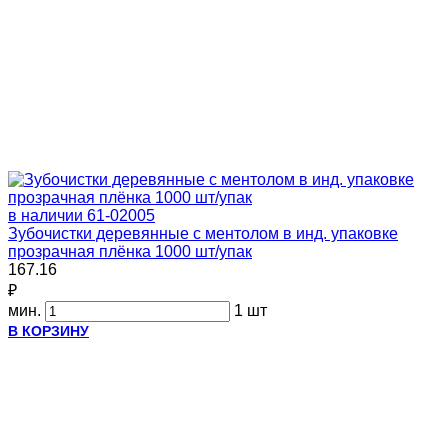
в наличии
61-02005
Зубочистки деревянные с ментолом в инд. упаковке
прозрачная плёнка 1000 шт/упак
167.16
₽
мин.
1 шт
В КОРЗИНУ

:: Exercise prompt ::
Would you transcribe all of the data exactly, omitting any pictures?

:: Output for this task ::
в наличии
61-02005
Зубочистки деревянные с ментолом в инд. упаковке
прозрачная плёнка 1000 шт/упак
167.16
₽
мин.
1 шт
В КОРЗИНУ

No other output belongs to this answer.